Mental illness refers to chemical changes in the brain that interfere with the person's experience of their world: disrupting their thinking, feeling, moods and ability to relate to others. Psychosis is a serious form of mental illness where the person loses touch with reality. The RAP program provides early treatment for those who are at risk for psychosis.

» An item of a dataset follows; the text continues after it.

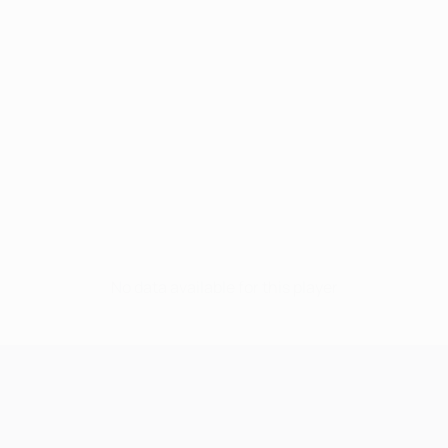
No data available for this player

What Is The Pre-Illness Phase?

The pre-illness phase is a stage before psychosis fully develops. This critical phase can be a period of a few days, weeks or years. Symptoms of psychosis may be quite obvious or hardly noticeable. Imagine how you feel before you get the flu. Often you just don't feel "right". You may sneeze, feel more tired than usual or have a headache. In the same way, a person may have early symptoms of mental illness, and is "at risk" of getting sick, but is not ill yet.  Getting help early gives a person a chance to have the best future possible. 

What Is Psychosis?

Psychotic illnesses include schizophrenia, bipolar disorder or major depression. A person who has a psychotic illness may have delusions, hallucinations, confused thinking and abnormal behavior. These symptoms profoundly affect a person's life. Getting help early can prevent a lifetime of pain and debilitation.

What Causes Psychosis?

Psychosis can happen to anyone, but it is most likely to happen to people for the first time between the ages of 13 and 25. It is due to chemical imbalances in the brain, leading to a disruption of brain functioning. A genetic predisposition is considered a likely cause, though other medical factors may play a role, including head injury or infection before birth. Psychosis is not caused by mistakes in parenting.

How Common Is Psychosis?

With about 3 percent of the population at risk for psychosis, the onset of psychosis is more common than the onset of diabetes in young people. With early treatment, there is a better chance of recovery.